[CT-2068] [Feature] Let's add Materialized View as a materialization, finally #6911

Fleid · 2023-02-08T23:09:10Z

`materialized: materialized_view`

Context : The time has come, let's do this.

I'll elaborate on why we're doing this now and not before in a public post in the near future. The short version is that a new generation of Materialized Views (MVs) is emerging, powered by streaming technologies, and we want to support them. This also allows dbt to retroactively support some of the current implementations in a cleaner way. Win, win, win.

This specific issue is about building the foundation. It is about re-purposing the work already done in the experimental package for a default materialization, Postgres, Redshift and BigQuery implementations, and make it official.

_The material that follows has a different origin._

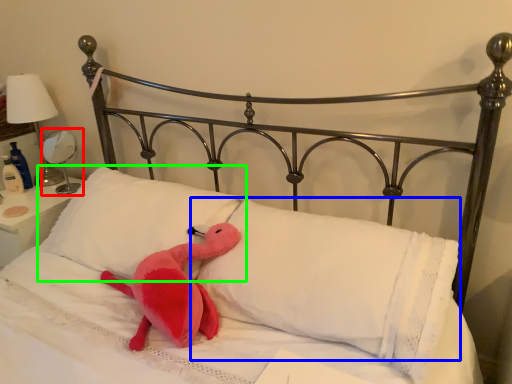 Question: Which object is the closest to the table lamp (highlighted by a red box)? Choose among these: pillow (highlighted by a blue box) or pillow (highlighted by a green box).

Choices:
 (A) pillow
 (B) pillow

Answer: (B)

Please note that Snowflake is not in the list above. For dbt-snowflake, we'll skip their current MVs and support directly Dynamic Tables when they're ready (we already have an issue for it!).

A new materialization

So yes, we need a new materialization with a default implementation in dbt core, and 3 dispatch implementations for Postgres, Redshift and BigQuery.

I like the ergonomics designed in the experimental package...

[edit 1]~~I see no reason for us to change them for now (well... see the alternative option below).~~
[edit 2]I re-used them but added on_definition_change (now split into on_configuration_change and on_schema_change for easier onboarding from incremental models) to offer a similar behavior to what can be found with on_schema_change for incremental models. Here it's not only the schema that we may need to change, but most importantly the configuration options like auto_refresh mode, or the refresh_interval_minutes. These options can be modified via an ALTER statement that doesn't require the full state of the MV to be recomputed (not that it's limited to that, but it allows those too).
... I re-used them but added on_configuration_change to mimic the behavior of on_schema_change from incremental models, focused on configs. A normal run of dbt on MVs should only be about "moving data", and not deploying code changes. So either refresh, or do nothing. We can still try to pass along configuration changes (indexes, labels, warehouses...) because there's a chance we can do that without triggering a full refresh of the view (which is what we are trying to avoid).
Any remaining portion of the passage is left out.